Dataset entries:
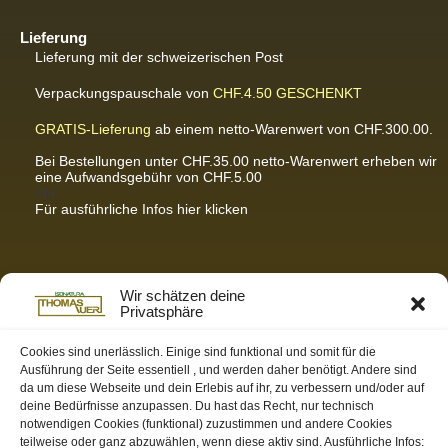
Lieferung
Lieferung mit der schweizerischen Post
Verpackungspauschale von
CHF.4.50
GESCHENKT
GRATIS-Lieferung
ab einem netto-Warenwert von CHF.300.00.
Bei Bestellungen unter CHF.35.00 netto-Warenwert erheben wir
eine Aufwandsgebühr von CHF.5.00
<br
Für ausführliche Infos hier klicken
Partnerseiten / Empfehlungen
Wir schätzen deine
Privatsphäre
K-Wellness – Karin Meier
Massagen und Kosmetik. Gönnen Sie sich was Gutes.
Cookies sind unerlässlich. Einige sind funktional und somit für die
Ausführung der Seite essentiell , und werden daher benötigt. Andere sind
S&S Informatik GmbH
da um diese Webseite und dein Erlebis auf ihr, zu verbessern und/oder auf
Ihr Partner für zukunftsorientierte Informatik
deine Bedürfnisse anzupassen. Du hast das Recht, nur technisch
notwendigen Cookies (funktional) zuzustimmen und andere Cookies
Swiss-skymodel
teilweise oder ganz abzuwählen, wenn diese aktiv sind. Ausführliche Infos:
opens your eyes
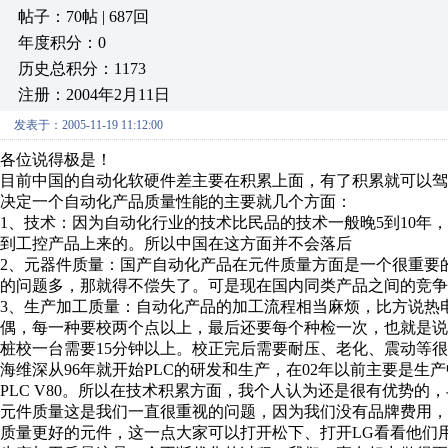
帖子：70帖 | 687回
年度积分：0
历史总积分：1173
注册：2004年2月11日
发表于：2005-11-19 11:12:00
各位说得极是！
目前中国的自动化软硬件差主要在积累上面，有了积累就可以驾
决定一个自动化产品质量性能的主要就几个方面：
1、技术：因为自动化行业的技术比民品的技术一般晚5到10年
到工控产品上来的。所以中国在这方面并不会落后
2、元器件质量：国产自动化产品在元件质量方面是一个很重要
的问题多，那就得不偿失了。可是现在国内同类产品之间的竞争
3、生产加工质量：自动化产品的加工流程相当麻烦，比方说热
偶，每一种要校两个点以上，最后还要每个种检一次，也就是说就算
桩校一台需要15分钟以上。校正完后需要耐压、老化、震动等
海维深从96年就开始PLC的研发和生产，在02年以前主要是生
PLC V80。所以在技术积累方面，我个人认为还是很有优势
元件质量这是我们一直很重视的问题，因为我们没有品牌费用
质量更好的元件，这一点大家可以打开松下、打开LG看看他们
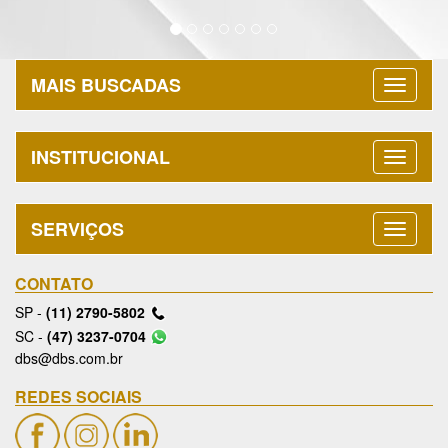
MAIS BUSCADAS
INSTITUCIONAL
SERVIÇOS
CONTATO
SP -
(11) 2790-5802
SC -
(47) 3237-0704
dbs@dbs.com.br
REDES SOCIAIS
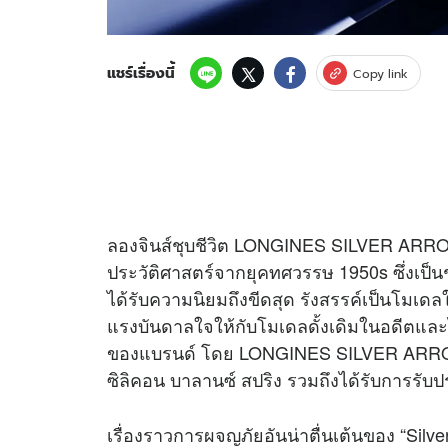
แชร์เรื่องนี้
Copy link
ลองจินส์ชุบชีวิต LONGINES SILVER ARROW 
ประวัติศาสตร์จากยุคทศวรรษ 1950s ซึ่งเป็นช
ได้รับความนิยมถึงขีดสุด รังสรรค์เป็นโมเด
แรงบันดาลใจให้กับโมเดลดั้งเดิมในอดีตและ
ของแบรนด์ โดย LONGINES SILVER ARRO
ซิลิคอน บาลานซ์ สปริง รวมถึงได้รับการรับ
เรื่องราวการผจญภัยอันน่าตื่นเต้นของ “Silver 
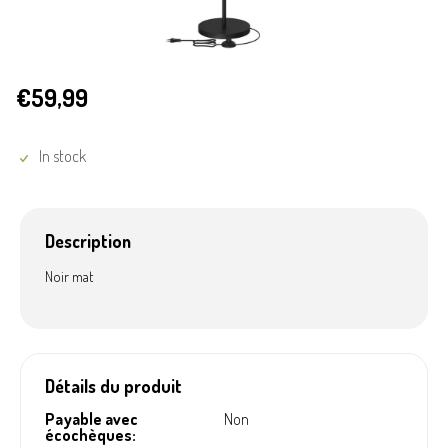
€59,99
In stock
Description
Noir mat
Détails du produit
Payable avec
Non
écochèques:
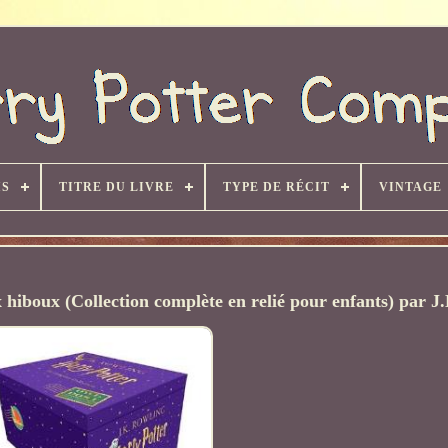
IS
TITRE DU LIVRE
TYPE DE RÉCIT
VINTAGE
x hiboux (Collection complète en relié pour enfants) par J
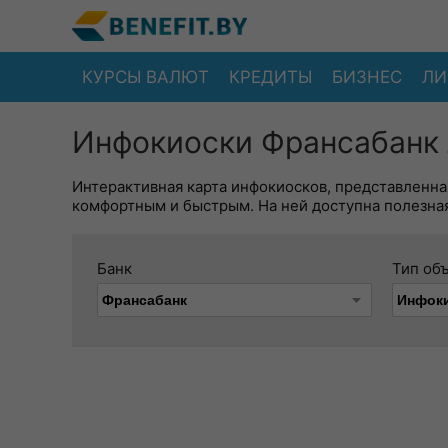
КУРСЫ ВАЛЮТ
КРЕДИТЫ
БИЗНЕС
ЛИ
Инфокиоски Франсабанк 
Интерактивная карта инфокиосков, представленна
комфортным и быстрым. На ней доступна полезная
Банк
Тип об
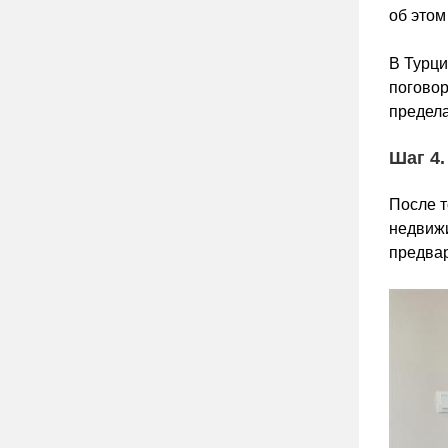
об этом
В Турци
поговор
предела
Шаг 4
После т
недвижи
предвар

Your instructions:
A single number is the whole answer: how many lines of the records contain the word "Infos".

Response below:
2